L’amico lo guardò con una curiosità mista di sorriso: «Sai perché ti guardo?… Perché mi somigli alla mosca che giunge stentatamente all’orlo del bicchiere, dopo esser uscita dal latte! E che farai adesso?».

«Ma veramente io non so» disse Buscaino, rattristato dal paragone della mosca, nel quale si sentiva infilato come in un vestito fradicio d’acqua. «Non so!»

«Perché non torni in America?»

«Eh, non è facile!» Buscaino si mise a guardare i monti che, al di là del mare, si confondevano con le nubi. «Non è facile!… Anche perché non ci sono mai stato!»

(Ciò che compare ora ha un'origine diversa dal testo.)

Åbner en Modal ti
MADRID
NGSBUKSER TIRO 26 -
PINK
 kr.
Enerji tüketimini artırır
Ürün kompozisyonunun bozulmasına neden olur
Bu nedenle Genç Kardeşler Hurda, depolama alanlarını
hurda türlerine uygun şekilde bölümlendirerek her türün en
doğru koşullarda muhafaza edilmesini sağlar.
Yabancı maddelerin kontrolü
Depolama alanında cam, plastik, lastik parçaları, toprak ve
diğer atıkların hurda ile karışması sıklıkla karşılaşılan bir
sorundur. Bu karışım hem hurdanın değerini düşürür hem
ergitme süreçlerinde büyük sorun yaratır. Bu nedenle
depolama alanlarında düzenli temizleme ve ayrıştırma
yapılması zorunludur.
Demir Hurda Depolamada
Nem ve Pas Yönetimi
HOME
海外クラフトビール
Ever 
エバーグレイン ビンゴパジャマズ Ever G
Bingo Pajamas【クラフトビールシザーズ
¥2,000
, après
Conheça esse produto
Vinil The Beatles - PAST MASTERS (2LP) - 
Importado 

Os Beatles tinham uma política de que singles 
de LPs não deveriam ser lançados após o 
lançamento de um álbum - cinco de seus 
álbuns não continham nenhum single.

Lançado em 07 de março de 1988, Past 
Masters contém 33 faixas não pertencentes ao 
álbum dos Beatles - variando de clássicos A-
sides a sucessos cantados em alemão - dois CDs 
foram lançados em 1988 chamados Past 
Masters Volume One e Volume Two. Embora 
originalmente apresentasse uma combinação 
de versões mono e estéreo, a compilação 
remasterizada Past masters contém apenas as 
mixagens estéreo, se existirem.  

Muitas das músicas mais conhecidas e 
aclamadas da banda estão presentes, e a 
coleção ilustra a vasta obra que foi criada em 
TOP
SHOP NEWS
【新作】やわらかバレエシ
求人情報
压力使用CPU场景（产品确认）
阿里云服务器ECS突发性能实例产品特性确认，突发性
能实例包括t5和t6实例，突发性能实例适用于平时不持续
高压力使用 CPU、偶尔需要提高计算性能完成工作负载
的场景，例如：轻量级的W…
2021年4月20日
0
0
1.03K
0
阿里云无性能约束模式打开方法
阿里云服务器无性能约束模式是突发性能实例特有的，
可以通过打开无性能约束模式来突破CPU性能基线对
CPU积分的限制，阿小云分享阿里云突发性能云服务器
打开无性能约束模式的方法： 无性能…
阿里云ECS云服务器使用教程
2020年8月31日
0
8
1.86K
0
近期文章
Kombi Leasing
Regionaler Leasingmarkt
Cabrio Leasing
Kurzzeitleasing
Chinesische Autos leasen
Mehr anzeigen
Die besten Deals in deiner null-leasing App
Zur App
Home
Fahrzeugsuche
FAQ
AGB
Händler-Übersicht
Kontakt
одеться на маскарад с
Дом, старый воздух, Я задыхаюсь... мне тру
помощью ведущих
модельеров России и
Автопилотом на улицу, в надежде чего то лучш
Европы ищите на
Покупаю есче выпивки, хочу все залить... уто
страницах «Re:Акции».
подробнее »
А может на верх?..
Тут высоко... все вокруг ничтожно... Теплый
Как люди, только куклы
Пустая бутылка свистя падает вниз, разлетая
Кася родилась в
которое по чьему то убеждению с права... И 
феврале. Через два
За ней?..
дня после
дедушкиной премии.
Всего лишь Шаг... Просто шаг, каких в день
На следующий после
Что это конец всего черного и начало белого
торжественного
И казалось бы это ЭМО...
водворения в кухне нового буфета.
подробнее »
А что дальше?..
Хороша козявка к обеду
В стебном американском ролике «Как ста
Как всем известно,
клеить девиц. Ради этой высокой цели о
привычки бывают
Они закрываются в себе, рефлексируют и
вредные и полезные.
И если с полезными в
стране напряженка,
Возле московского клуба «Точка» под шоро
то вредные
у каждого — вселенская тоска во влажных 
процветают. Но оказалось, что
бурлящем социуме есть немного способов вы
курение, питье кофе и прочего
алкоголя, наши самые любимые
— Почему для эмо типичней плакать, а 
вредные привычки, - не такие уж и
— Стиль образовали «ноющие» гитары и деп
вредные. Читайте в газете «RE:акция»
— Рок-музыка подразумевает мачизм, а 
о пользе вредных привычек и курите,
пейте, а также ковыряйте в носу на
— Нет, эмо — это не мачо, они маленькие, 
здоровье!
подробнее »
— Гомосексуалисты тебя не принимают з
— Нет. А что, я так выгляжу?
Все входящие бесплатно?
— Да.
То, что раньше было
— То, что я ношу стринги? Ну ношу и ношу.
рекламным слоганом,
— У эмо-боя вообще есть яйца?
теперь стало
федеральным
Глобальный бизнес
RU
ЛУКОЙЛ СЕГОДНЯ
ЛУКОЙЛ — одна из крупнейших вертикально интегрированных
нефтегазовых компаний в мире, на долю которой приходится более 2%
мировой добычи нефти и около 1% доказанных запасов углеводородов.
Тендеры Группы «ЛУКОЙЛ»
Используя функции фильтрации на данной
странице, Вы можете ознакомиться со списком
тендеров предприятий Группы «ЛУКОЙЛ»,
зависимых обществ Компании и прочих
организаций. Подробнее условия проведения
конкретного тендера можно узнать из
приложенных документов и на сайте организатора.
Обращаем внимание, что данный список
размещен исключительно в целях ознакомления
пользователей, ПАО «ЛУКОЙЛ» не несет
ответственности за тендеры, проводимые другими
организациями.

E pensò: “Che stranezza! Non sono mai stato in America! Davvero non ci sono mai stato!”. Mandò un altro sguardo ai monti e alle nuvole. “Io devo avere, dentro di me, un personaggio molto serio col quale non sono riuscito mai a entrare in confidenza! Infatti non ho mai osato confessare a me stesso per intero quello che ho fatto e quello che non ho fatto! Sì, quel me stesso dev’essere un personaggio molto, molto importante! Io, sono un pover’uomo qualsiasi! Ma lui, il me stesso, è ben altro!… Ora, per esempio, io dico timidamente a me stesso che l’America non l’ho vista neppure in sogno; io cerco di sorridere e di farlo sorridere; ma il me stesso scuote severamente la testa!… Se però, invece di scuotere la testa, come fa, questo me stesso, che è così autorevole e senza dubbio molto ascoltato e temuto, visto che io poveretto sono stato così disgraziato, volesse prendere lui le redini del comando e accomodare la mia vita? Eh? Non sarebbe una buona cosa?”

«Che pensi?» disse l’amico.

«Mah!»

«Natàca è bella?»

«Caro mio, caro mio, caro mio! Natàca non ha il tempo di essere né bella né brutta, affaccendata com’è ad esser triste e noiosa. La noia e la tristezza vi si tagliano col coltello! Non c’è uomo, non c’è petto d’uccello che sia mai stato veramente allegro a Natàca, sia pure per un istante!»

E così dicendo, scattò dalla sedia come se avesse visto qualcuno passare veloce al pari di una freccia, e gli premesse di raggiungerlo. All’amico, che rimaneva seduto, gridò, scusandosi col gesto: «Per favore, regola tu!».